**WORK ORDER**
Lines from the one containing "Live Gaming" through the end of the data below are to be transcribed exactly; leave out all others.

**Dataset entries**
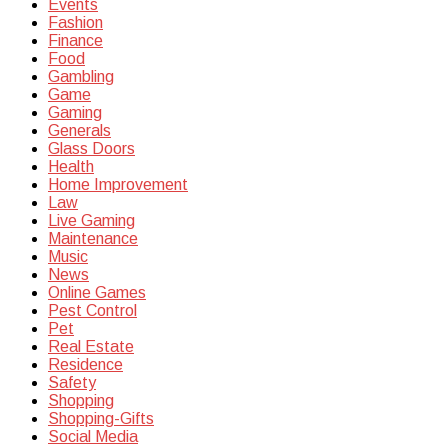
Events
Fashion
Finance
Food
Gambling
Game
Gaming
Generals
Glass Doors
Health
Home Improvement
Law
Live Gaming
Maintenance
Music
News
Online Games
Pest Control
Pet
Real Estate
Residence
Safety
Shopping
Shopping-Gifts
Social Media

**OUTPUT**
Live Gaming
Maintenance
Music
News
Online Games
Pest Control
Pet
Real Estate
Residence
Safety
Shopping
Shopping-Gifts
Social Media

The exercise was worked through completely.